» **ABOUT THIS TASK**:
Scan the data beneath this task and copy each line that includes "accessibilité".

» **EXCERPTED DATA**:
- - - - -

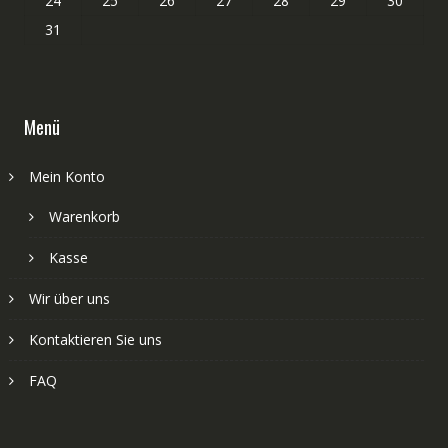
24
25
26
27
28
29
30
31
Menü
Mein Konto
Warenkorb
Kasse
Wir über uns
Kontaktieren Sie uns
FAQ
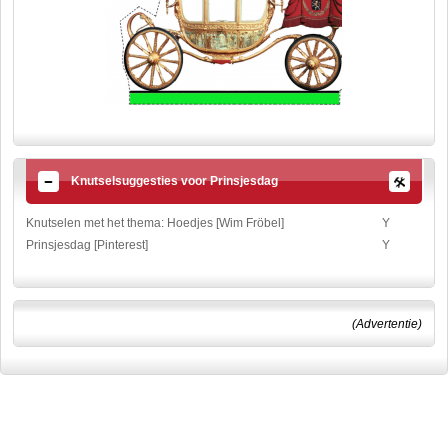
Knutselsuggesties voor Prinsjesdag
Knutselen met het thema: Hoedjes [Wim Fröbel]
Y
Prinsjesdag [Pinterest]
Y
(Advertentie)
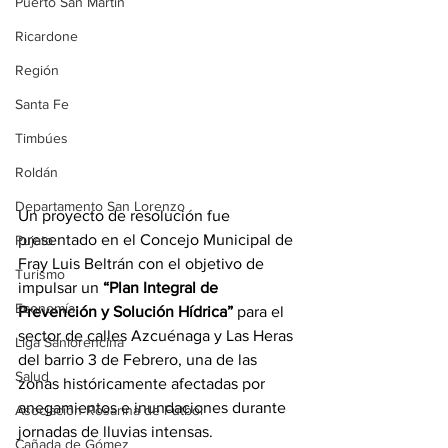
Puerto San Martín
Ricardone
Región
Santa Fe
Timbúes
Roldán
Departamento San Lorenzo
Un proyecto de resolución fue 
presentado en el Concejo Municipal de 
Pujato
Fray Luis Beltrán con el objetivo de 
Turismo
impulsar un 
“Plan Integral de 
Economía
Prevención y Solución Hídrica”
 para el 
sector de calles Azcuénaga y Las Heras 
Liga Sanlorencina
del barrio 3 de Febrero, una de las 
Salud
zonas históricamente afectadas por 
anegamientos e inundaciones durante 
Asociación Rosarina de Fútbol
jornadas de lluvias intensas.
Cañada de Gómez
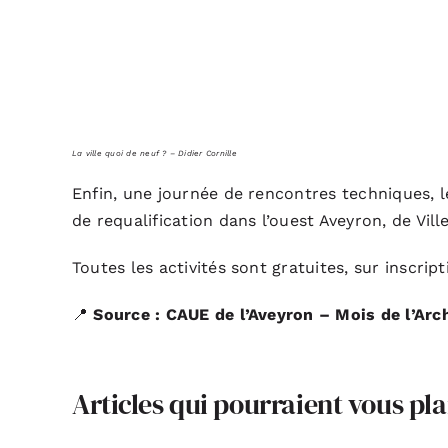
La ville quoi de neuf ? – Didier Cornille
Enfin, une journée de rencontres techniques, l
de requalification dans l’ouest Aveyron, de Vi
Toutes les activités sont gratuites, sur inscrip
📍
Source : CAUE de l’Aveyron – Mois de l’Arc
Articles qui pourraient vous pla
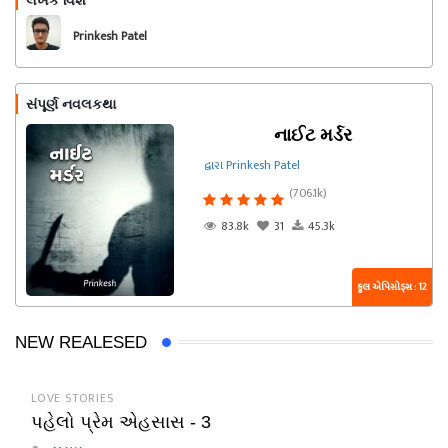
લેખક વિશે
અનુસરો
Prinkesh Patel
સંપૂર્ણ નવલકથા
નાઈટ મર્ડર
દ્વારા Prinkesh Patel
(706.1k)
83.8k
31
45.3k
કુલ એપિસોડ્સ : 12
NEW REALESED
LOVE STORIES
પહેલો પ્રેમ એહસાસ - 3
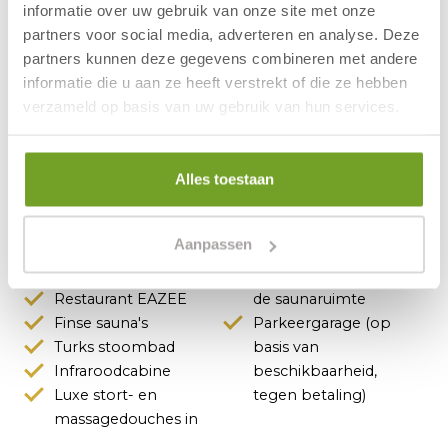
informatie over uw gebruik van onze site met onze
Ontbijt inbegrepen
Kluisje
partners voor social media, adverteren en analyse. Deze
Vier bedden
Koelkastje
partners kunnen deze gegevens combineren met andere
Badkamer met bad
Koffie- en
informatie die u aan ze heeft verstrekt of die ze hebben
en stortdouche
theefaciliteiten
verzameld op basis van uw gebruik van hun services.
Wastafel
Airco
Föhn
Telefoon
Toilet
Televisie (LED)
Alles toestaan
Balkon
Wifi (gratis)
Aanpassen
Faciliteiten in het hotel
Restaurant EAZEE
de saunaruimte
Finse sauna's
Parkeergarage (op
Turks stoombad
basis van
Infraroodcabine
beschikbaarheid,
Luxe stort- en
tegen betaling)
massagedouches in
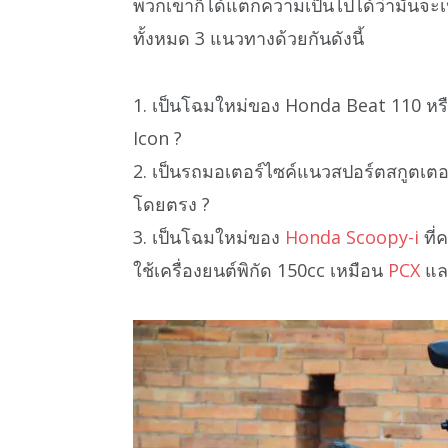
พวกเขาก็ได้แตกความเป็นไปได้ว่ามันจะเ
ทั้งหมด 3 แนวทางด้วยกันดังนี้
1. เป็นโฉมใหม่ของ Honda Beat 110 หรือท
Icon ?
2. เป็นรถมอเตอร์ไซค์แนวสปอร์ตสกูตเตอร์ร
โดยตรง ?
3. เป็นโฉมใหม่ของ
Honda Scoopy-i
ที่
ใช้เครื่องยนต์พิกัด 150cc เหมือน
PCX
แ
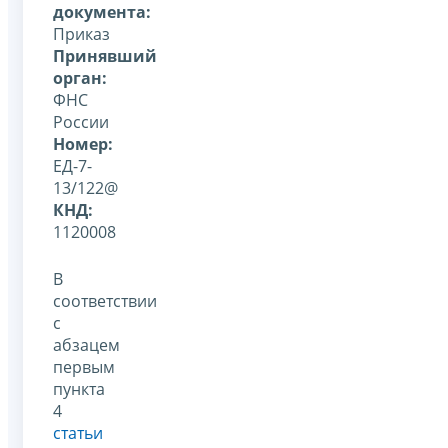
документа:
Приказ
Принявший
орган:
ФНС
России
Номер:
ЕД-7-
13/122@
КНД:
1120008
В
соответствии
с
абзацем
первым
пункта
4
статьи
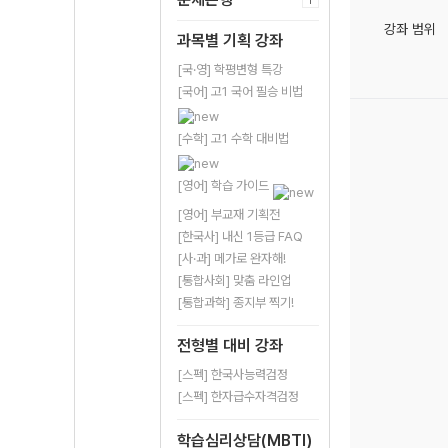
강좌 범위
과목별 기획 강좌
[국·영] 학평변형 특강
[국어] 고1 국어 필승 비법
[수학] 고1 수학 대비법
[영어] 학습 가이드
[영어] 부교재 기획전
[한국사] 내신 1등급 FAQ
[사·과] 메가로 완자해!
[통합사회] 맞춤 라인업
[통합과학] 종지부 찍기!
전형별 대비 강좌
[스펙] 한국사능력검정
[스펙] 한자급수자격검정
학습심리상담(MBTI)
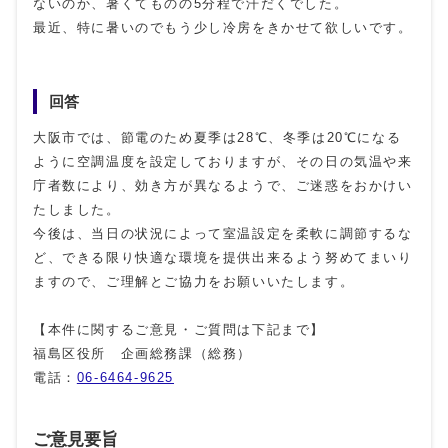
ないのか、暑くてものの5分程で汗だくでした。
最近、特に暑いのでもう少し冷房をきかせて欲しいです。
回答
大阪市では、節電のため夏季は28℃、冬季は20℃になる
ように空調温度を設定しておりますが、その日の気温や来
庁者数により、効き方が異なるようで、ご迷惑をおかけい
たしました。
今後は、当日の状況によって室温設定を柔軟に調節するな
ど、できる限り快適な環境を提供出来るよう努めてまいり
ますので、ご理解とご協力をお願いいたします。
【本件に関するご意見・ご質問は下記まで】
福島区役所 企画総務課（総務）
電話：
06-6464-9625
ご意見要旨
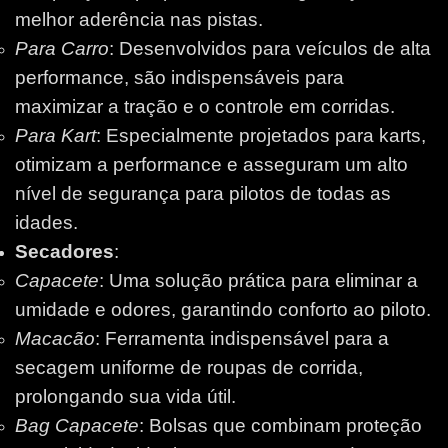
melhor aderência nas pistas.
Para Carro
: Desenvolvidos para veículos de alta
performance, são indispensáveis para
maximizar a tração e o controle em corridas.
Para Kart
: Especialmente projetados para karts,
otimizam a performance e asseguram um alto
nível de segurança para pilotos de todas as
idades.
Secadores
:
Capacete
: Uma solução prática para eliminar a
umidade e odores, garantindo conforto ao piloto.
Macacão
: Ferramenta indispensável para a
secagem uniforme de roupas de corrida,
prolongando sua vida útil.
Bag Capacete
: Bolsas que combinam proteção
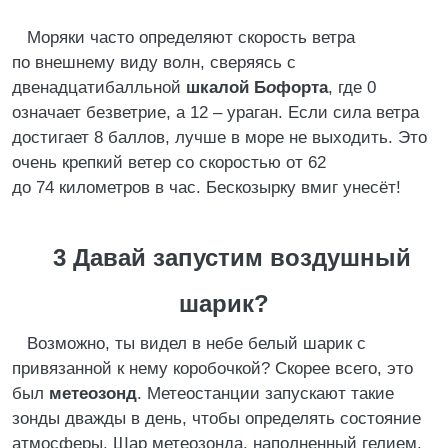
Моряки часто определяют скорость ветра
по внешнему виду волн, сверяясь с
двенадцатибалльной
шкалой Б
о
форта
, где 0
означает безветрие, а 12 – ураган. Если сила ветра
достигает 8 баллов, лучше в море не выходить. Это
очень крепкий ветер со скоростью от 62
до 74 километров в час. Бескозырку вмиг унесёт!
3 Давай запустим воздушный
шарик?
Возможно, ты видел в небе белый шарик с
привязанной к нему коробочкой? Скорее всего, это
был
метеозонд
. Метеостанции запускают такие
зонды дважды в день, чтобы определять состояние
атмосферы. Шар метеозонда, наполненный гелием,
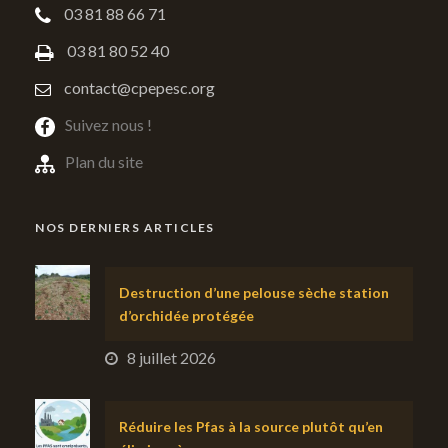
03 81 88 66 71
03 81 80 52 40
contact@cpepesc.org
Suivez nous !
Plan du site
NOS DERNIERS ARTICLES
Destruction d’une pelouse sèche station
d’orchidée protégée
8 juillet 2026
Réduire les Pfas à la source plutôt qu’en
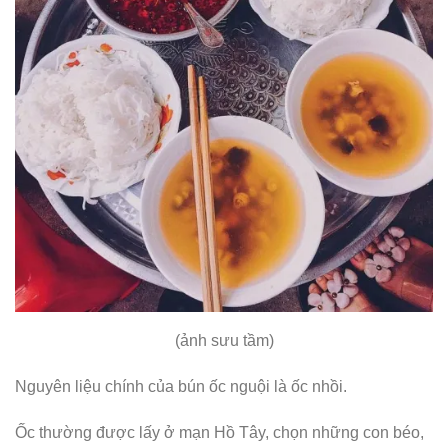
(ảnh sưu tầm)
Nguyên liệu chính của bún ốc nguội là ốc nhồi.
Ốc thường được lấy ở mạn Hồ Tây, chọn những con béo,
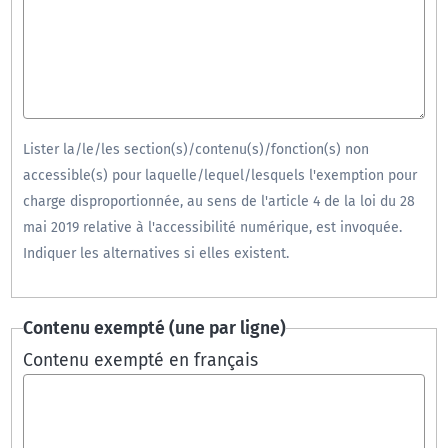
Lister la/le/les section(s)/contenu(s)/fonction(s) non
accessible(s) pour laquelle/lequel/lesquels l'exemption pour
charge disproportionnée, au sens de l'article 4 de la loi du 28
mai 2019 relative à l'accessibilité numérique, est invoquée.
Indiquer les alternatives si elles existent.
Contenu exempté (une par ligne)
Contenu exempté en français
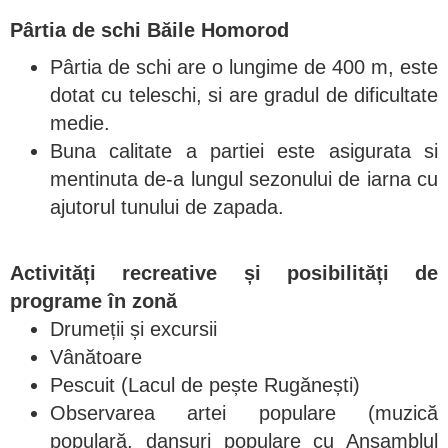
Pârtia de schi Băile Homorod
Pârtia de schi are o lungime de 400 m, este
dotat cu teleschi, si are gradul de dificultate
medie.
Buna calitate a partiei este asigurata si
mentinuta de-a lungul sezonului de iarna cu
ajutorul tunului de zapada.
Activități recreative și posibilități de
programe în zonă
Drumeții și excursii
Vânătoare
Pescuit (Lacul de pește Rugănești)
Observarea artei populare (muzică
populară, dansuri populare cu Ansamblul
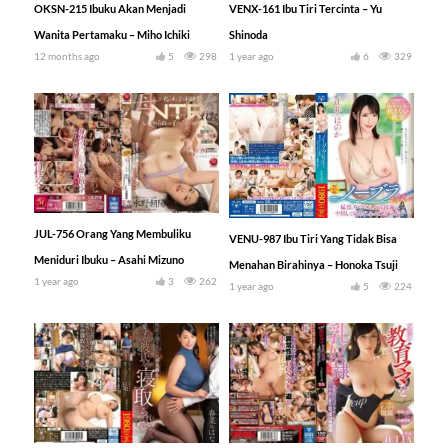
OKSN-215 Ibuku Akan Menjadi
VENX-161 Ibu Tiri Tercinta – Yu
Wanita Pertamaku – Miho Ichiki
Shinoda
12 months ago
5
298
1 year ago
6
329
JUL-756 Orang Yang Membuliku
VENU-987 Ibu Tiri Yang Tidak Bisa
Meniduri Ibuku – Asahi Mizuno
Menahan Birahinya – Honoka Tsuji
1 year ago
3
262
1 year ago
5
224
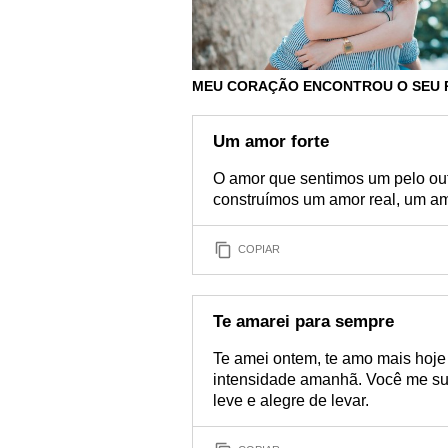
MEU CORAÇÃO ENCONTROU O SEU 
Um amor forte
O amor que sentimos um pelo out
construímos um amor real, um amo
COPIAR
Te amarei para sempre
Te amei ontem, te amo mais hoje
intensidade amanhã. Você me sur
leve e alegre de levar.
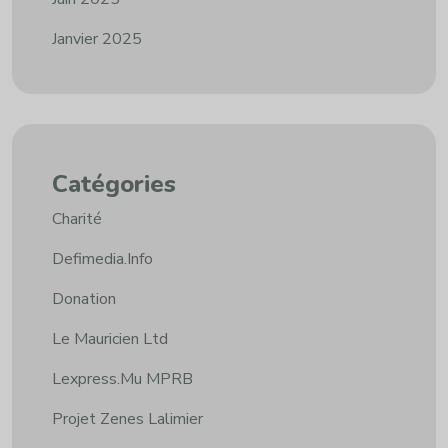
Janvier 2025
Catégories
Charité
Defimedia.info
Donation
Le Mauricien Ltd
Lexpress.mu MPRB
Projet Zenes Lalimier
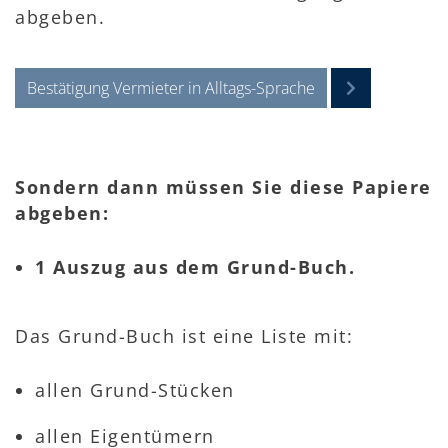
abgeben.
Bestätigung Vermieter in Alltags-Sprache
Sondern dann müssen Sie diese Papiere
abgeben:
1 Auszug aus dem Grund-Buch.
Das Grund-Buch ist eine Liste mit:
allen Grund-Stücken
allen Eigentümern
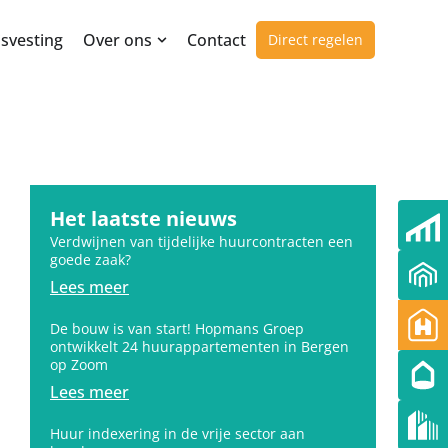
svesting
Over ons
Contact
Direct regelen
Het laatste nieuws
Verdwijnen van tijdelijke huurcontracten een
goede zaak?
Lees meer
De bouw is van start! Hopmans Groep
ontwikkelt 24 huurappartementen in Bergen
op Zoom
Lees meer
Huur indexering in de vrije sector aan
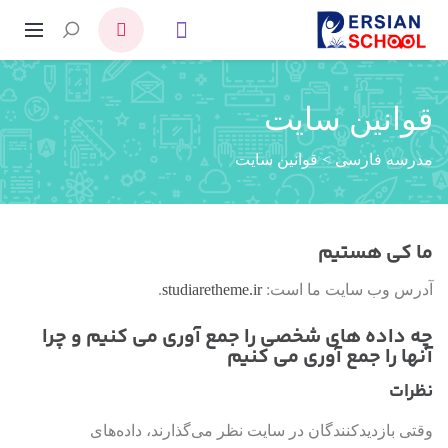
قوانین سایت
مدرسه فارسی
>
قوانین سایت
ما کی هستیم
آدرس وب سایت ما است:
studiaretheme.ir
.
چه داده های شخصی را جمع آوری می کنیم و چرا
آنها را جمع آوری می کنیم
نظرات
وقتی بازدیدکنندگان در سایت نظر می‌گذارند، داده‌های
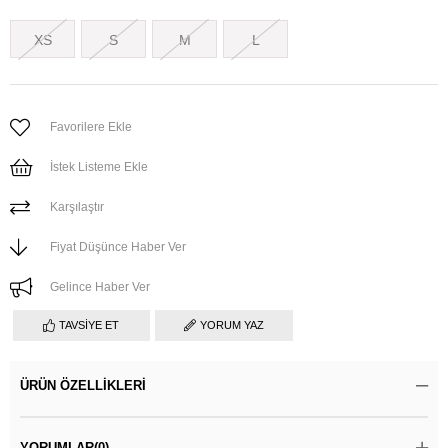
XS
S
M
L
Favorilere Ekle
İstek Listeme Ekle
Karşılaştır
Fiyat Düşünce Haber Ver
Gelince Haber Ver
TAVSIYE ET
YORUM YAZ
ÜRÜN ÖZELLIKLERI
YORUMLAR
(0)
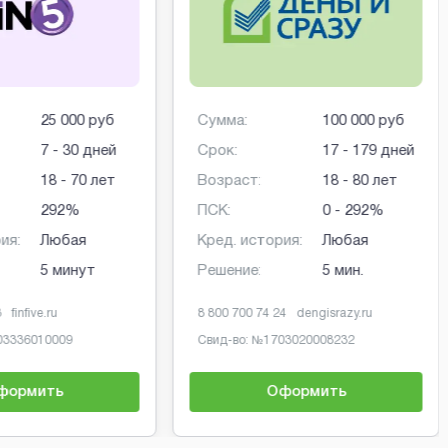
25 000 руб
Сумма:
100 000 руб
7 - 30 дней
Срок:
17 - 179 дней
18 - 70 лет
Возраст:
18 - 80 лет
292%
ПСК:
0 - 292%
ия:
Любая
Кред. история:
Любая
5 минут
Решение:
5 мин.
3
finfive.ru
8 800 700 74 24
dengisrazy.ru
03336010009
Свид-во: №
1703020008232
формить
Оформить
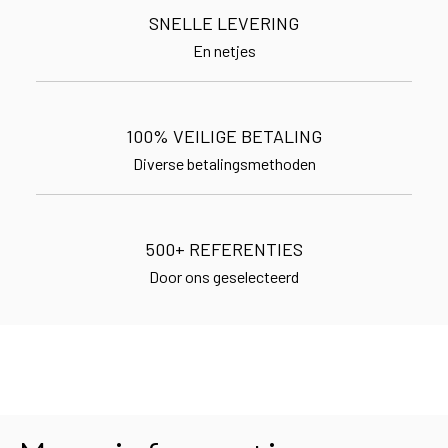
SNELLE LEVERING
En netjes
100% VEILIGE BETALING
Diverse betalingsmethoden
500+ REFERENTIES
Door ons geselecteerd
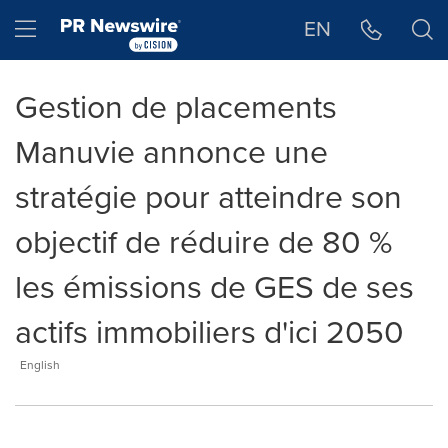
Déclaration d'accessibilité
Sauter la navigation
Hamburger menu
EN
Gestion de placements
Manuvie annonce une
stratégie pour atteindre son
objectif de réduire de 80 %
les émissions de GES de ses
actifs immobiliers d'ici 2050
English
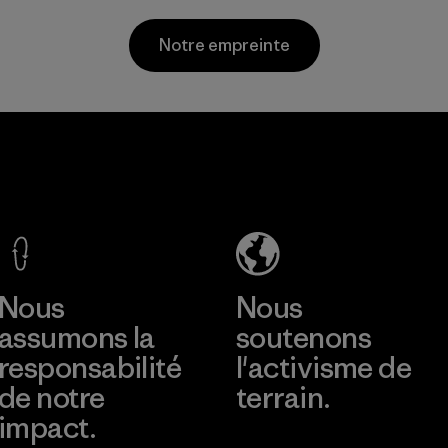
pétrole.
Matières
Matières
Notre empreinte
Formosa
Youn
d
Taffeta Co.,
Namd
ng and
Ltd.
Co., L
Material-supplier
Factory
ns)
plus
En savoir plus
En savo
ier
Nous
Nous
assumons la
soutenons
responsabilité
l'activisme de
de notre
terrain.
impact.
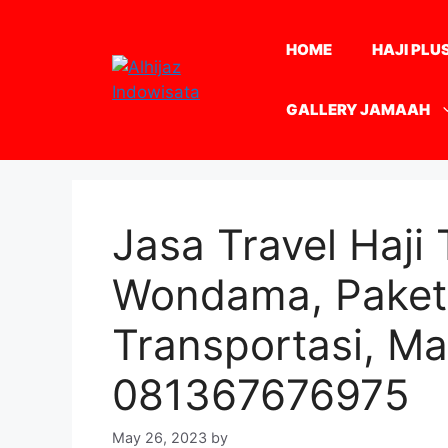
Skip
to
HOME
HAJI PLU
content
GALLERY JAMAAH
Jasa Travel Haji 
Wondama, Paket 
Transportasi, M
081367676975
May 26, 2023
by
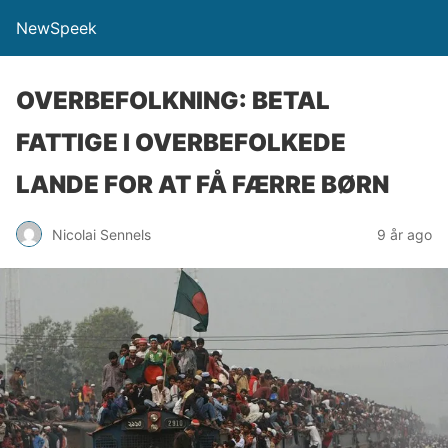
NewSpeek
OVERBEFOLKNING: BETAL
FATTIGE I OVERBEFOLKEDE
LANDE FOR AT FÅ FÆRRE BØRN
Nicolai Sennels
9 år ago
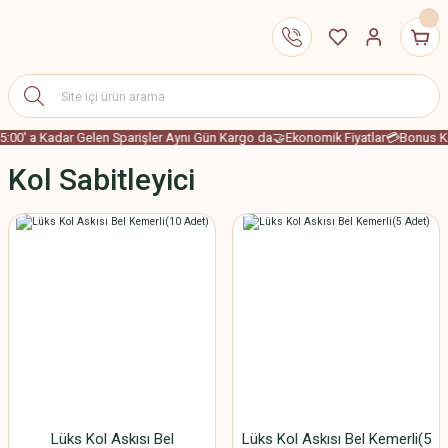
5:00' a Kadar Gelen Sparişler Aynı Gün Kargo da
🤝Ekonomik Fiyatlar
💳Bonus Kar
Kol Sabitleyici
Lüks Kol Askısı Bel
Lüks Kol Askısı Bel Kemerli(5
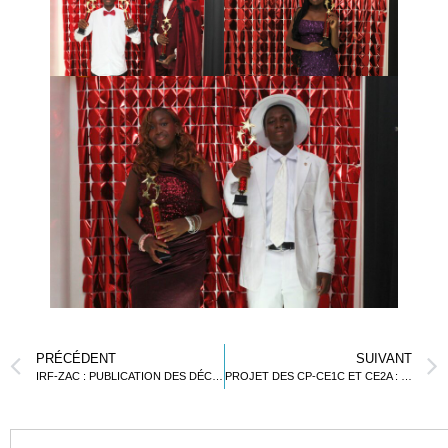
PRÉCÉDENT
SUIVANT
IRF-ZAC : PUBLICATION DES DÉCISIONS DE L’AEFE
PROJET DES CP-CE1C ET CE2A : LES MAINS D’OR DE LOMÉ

- - - - -

» **REPLY**:
mai 2019 relative à l'accessibilité numérique, est invoquée.
Déclaration d'accessibilité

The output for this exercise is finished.